(Records from a data source)
--------------------------------------------------
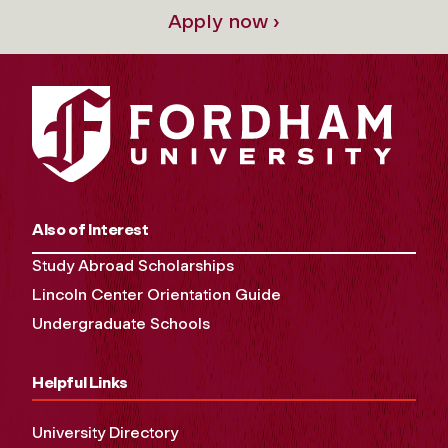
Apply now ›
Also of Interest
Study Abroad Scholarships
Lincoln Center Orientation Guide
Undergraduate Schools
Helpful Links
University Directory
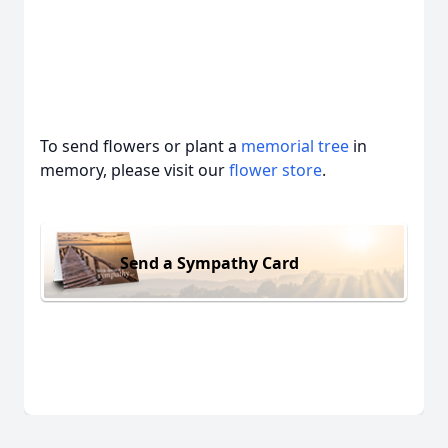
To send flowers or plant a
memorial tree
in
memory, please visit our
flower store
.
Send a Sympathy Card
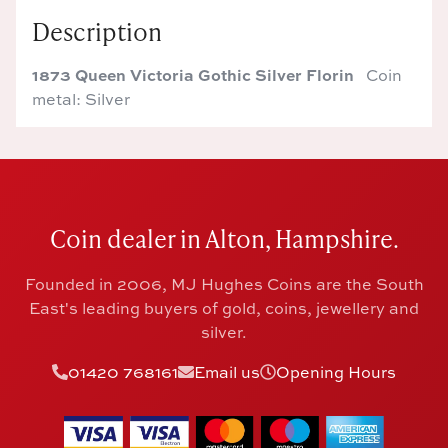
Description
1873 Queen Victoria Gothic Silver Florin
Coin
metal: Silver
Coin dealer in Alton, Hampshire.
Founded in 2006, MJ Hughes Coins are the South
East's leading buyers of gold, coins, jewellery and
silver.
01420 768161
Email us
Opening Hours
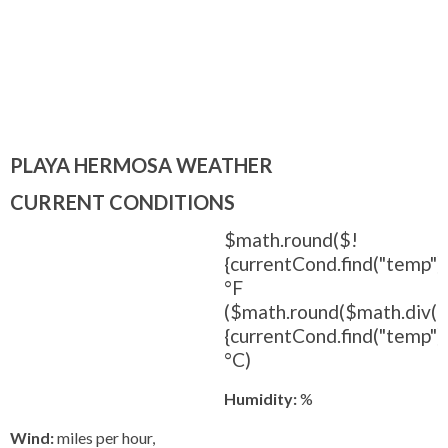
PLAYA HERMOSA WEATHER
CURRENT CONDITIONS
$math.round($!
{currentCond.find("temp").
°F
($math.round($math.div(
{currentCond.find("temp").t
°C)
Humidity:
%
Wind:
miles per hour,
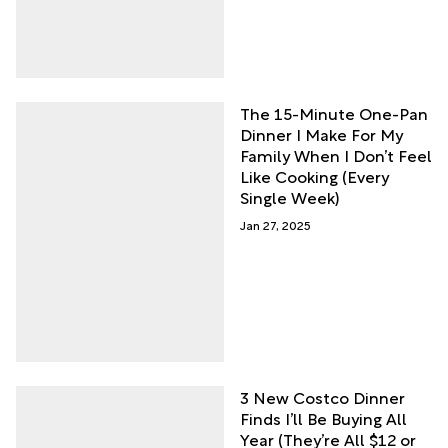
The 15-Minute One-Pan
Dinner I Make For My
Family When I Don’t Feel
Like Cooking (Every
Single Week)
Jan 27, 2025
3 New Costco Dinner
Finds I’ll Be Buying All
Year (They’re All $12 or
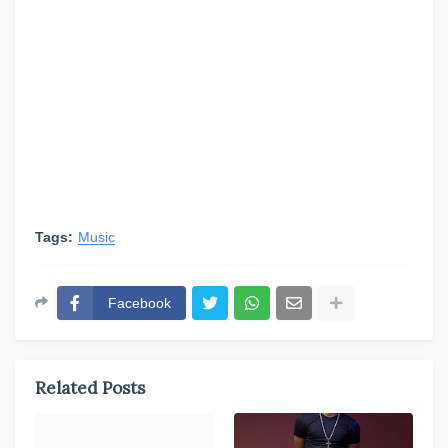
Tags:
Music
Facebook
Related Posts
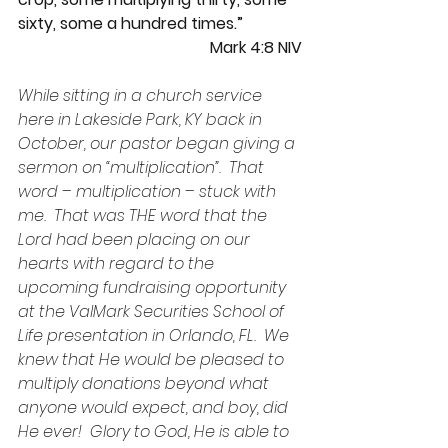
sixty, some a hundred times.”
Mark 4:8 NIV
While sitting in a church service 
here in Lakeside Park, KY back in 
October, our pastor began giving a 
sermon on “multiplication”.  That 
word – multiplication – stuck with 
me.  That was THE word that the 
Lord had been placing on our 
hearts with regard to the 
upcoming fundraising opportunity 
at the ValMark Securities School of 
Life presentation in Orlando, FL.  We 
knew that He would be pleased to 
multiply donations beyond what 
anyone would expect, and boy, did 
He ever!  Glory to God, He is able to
--------------------------------------------------
**Required action:** Once the line with "anyone would expect, and boy, did" is located in the data above, repeat it and every later line through the end, exactly.

**Answer for this exercise:**
anyone would expect, and boy, did 
He ever!  Glory to God, He is able to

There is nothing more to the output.